Before you launch something, surely everyone in a startup is the product manager, to one degree or another?

Even if said product is the startup itself, and the customers are angels/VCs/...

I agree with this. Do not hire a PM who can't code, doesn't have design experience, and can't bring business in the door. Big company PM experience is not an asset here. I was a Microsoft PM before, and it did not prepare me one bit for the rigors of startup life.

All startups need three things: 1) coding, 2) product design, 3) hustle. Ideally everyone can do all three. The ideal PM can do both #2 and #3.

At MSFT, were you "program", "project", or "product"? My understanding, three very different, frequently confused roles there.
Program Manager -- it was closest to the metal (work day to day with engineers, designers, testers, and marketing) -- but was far too much paper pushing.
I was a program manager intern; compared to what I now know about product management, it was too far from actual code and too far from actual users to really be useful. However, as an internship it taught me a hell of a lot.
I'm just wondering why you find it necessary for a PM to code?

I've seen this sentiment a lot around HN and find it curious. I've worked with many Product Managers were fairly technical but weren't going to do any coding (or architecture).

The prevailing attitude on HN is that all founders and early employees at a startup must be coders. As a technical person with a business background (and MBA in progress) I find this attitude short-sighted, since technical employees with business background can bring a LOT of value to a startup vs hiring yet another programmer.
> The prevailing attitude on HN is that all founders and early employees at a startup must be coders.

That's not quite right, but code is the product.

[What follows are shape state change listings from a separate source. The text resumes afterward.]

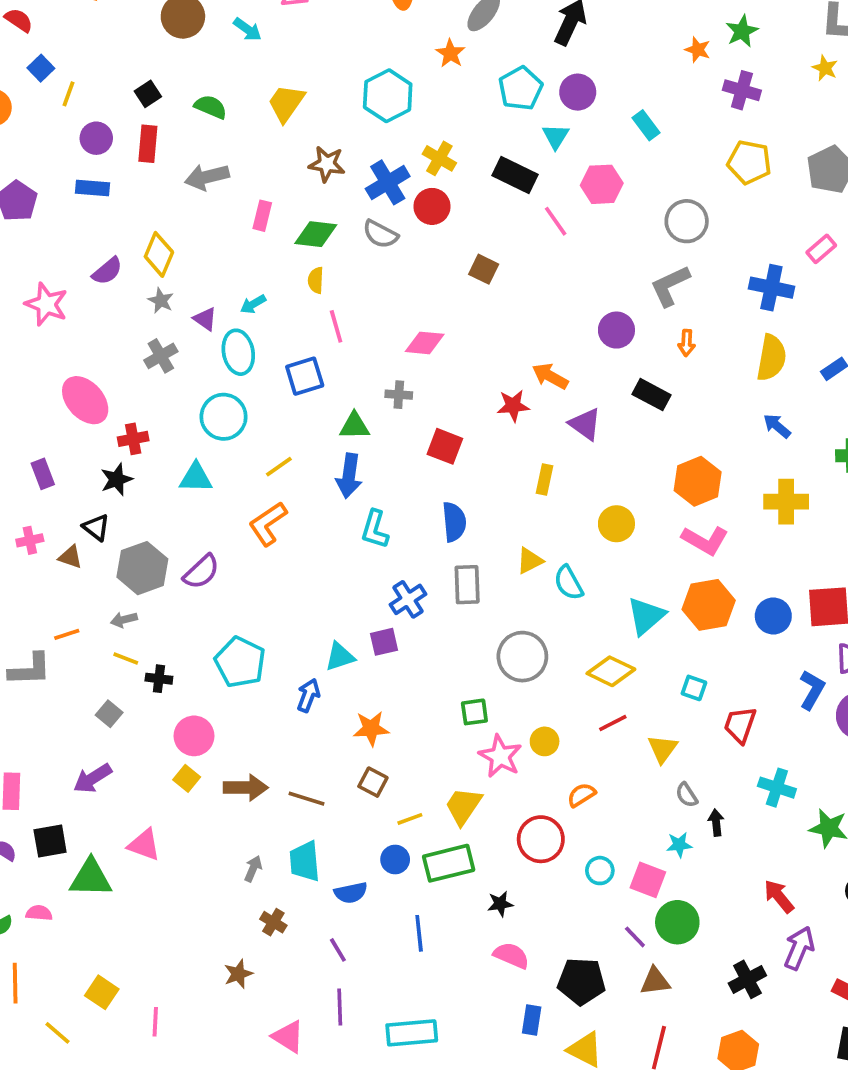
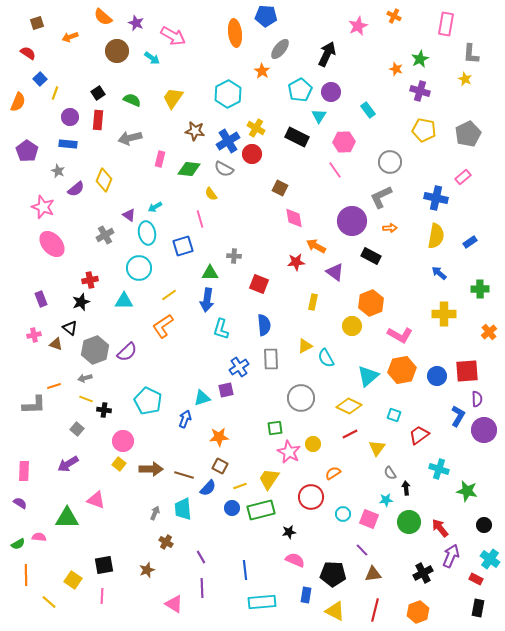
pink line: (556, 221) -> (335, 170), moved
yellow semicircle: (316, 280) -> (211, 194), moved, turned -40
gray star: (161, 301) -> (58, 171), moved
purple circle: (616, 330) -> (352, 221), size x1.5
pink diamond: (425, 343) -> (294, 218), moved, turned 75
orange arrow: (687, 343) -> (390, 228), turned -96
pink ellipse: (85, 400) -> (52, 244), moved
orange hexagon: (698, 481) -> (371, 303), moved
red trapezoid: (740, 725) -> (419, 435), turned 35
black square: (50, 841) -> (104, 565), moved
blue semicircle: (351, 893) -> (208, 488), moved, turned -36
green circle: (677, 922) -> (409, 522), moved
blue line: (419, 933) -> (245, 570), moved
cyan rectangle: (412, 1033) -> (262, 602), moved

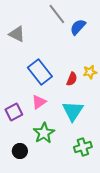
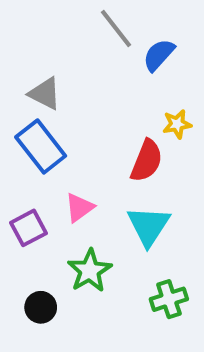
gray triangle: (17, 34) -> (45, 94), moved
blue rectangle: (40, 72) -> (41, 146), moved
yellow star: (90, 72) -> (177, 124), moved
red semicircle: (72, 79) -> (147, 161), size x1.5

> As a technical person with a business background (and MBA in progress) I find this attitude short-sighted, since technical employees with business background can bring a LOT of value to a startup vs hiring yet another programmer.

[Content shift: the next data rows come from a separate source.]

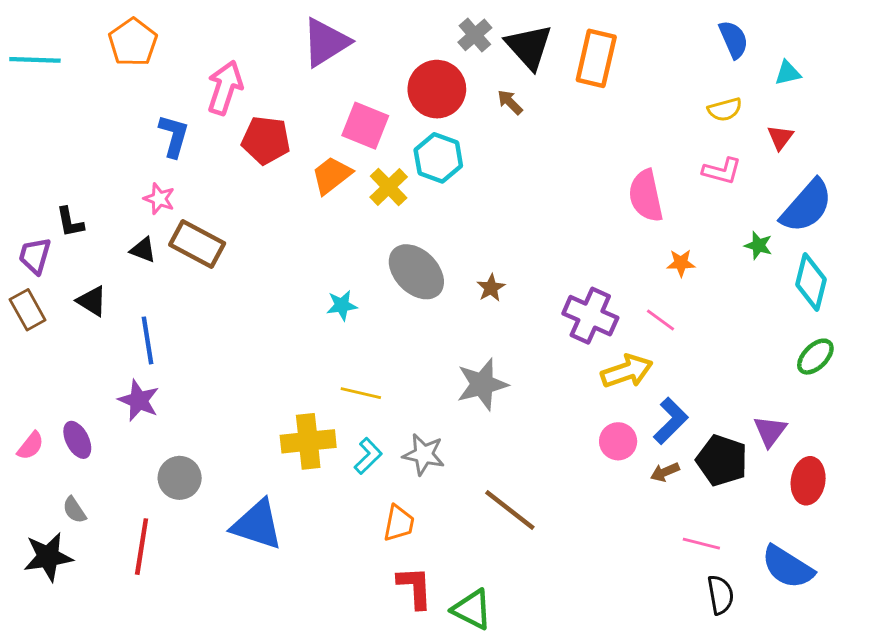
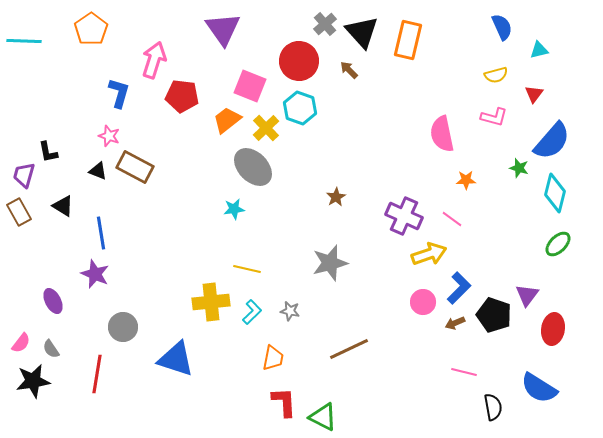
purple triangle: (326, 42) -> (223, 29), turned -33
gray ellipse: (416, 272) -> (253, 167), moved
pink semicircle: (31, 446) -> (21, 343), moved
gray star: (424, 454) -> (290, 311), size x0.7
brown line: (510, 510) -> (349, 349), turned -63
pink line: (701, 544) -> (464, 372), moved

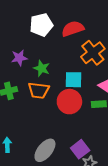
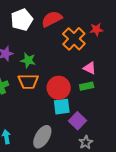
cyan square: (74, 80) -> (62, 107), moved
purple square: (80, 149) -> (77, 121), moved

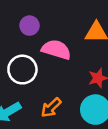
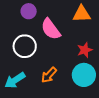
pink semicircle: (56, 50) -> (51, 29), turned -140

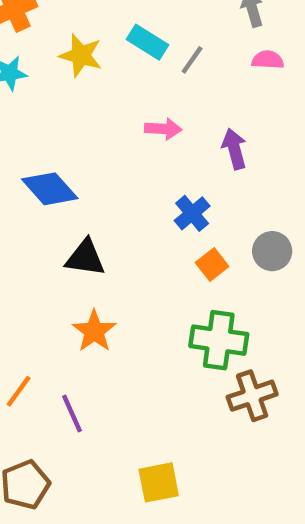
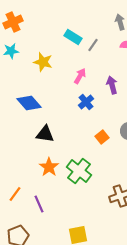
yellow star: (81, 55) -> (43, 62), moved
pink arrow: (163, 129) -> (80, 76), turned -63
blue cross: (192, 213) -> (86, 102), moved
green cross: (219, 340) -> (79, 171), moved, turned 30

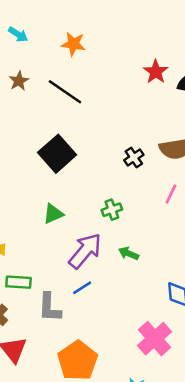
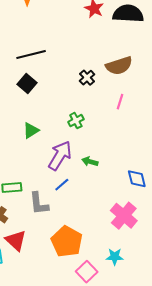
black line: (65, 92) -> (31, 54), moved, turned -40
black square: (57, 154) -> (27, 83), size x0.7
green arrow: (129, 253) -> (90, 162), moved

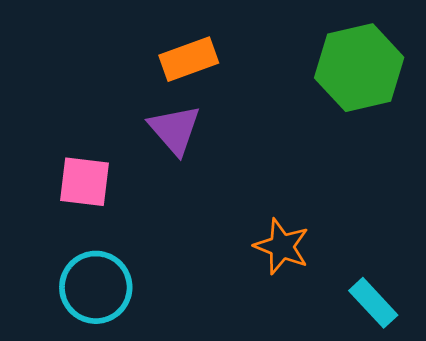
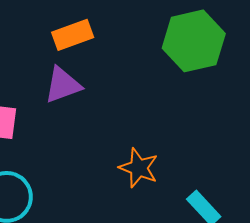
purple triangle: (175, 130) -> (63, 85), turned 51

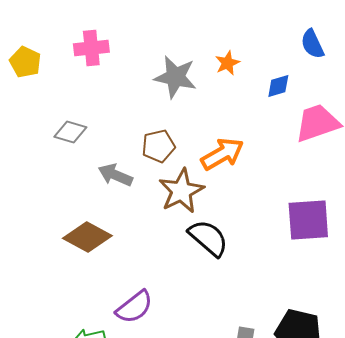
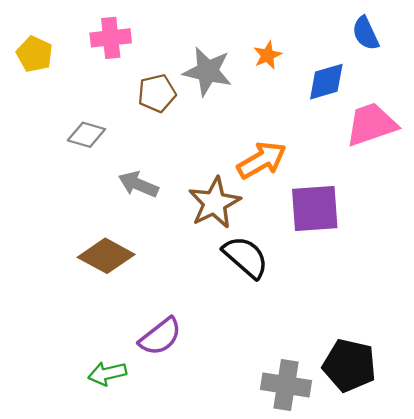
blue diamond: (278, 86) -> (326, 82), size x1.4
brown pentagon: (158, 146) -> (157, 93), moved
purple square: (308, 220) -> (315, 209), moved

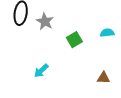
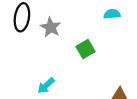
cyan semicircle: (107, 33) -> (112, 14), moved

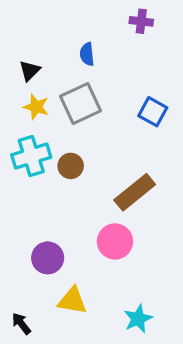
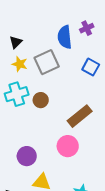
purple cross: (141, 21) -> (87, 28), moved, turned -32
blue semicircle: (87, 54) -> (65, 37), moved, size x1.6

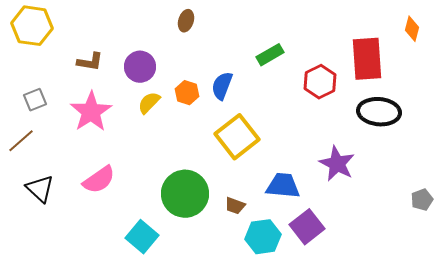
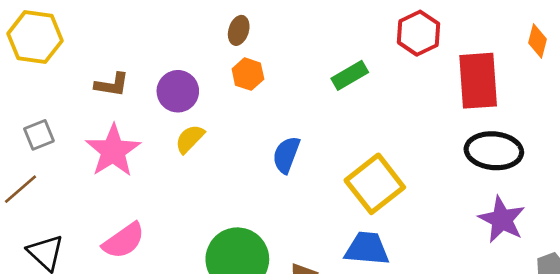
red hexagon: (320, 82) -> (419, 33), moved
blue semicircle: (222, 86) -> (286, 155), moved
orange hexagon: (187, 93) -> (248, 74), moved
yellow square: (237, 137) -> (375, 184), moved
purple star: (337, 164) -> (502, 220), moved

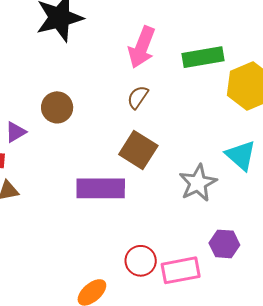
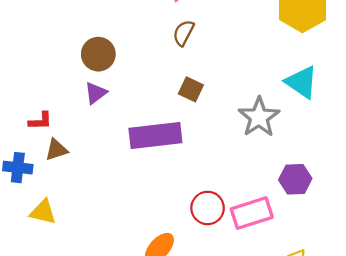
purple triangle: (16, 132) -> (96, 93), moved
brown square: (138, 150) -> (191, 89), size x0.6

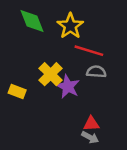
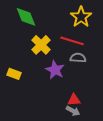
yellow star: (70, 26) -> (81, 17), moved
yellow cross: (51, 74) -> (41, 45), moved

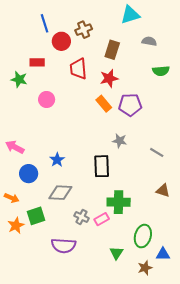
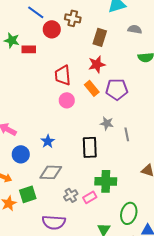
blue line: (44, 23) -> (36, 12), turned -36
brown cross: (84, 30) -> (73, 18), turned 35
red trapezoid: (78, 69) -> (63, 75), moved
green star: (19, 79) -> (12, 40), moved
pink circle: (47, 99) -> (67, 100), moved
gray line: (157, 152) -> (127, 134), moved, turned 48
gray cross: (82, 217) -> (71, 195), turned 32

I'll bite - what value do you bring that exceeds the value of a coder? I'll assume that you're not coding, so be specific about what that business background provides.

Note - coders can talk with customers, get requirements, etc. Some of us own suits and have some VC "greenstamps" to cash in.

I forgot to ask. When is that value "full-time" and what should happen before then?

While this whole line of disucssion has been about "code", I'm interested in how things might be different when for "not software" products.

I agree with you -- not everyone has to code. I am not against non-technical founders at all. The great nontech cofounders are people who can either design or hustle with the best of them. Those are the phenomenal non-technical cofounders.

Note: MBA does not a hustler make. MBAs are made to be great at working for others in larger organizations. But getting an MBA does not preclude hustle, nor value to a startup.

He didn't mean a PM has to do all three things, just one of them, or ideally two.

The ambiguity of Boolean expressions in English is strangely fascinating.

They don't have to code, they just have to be able to do everything else not coding.

When you're starting out (like 2 or 3 people) -- it's ideal if everyone can move the needle in big ways.

A PM at that stage (someone who just writes specs / defines the product) becomes dead weight if they can't also design or hustle.

"Translate vision into execution." what?

Here's what I see a Product Managers Role to be.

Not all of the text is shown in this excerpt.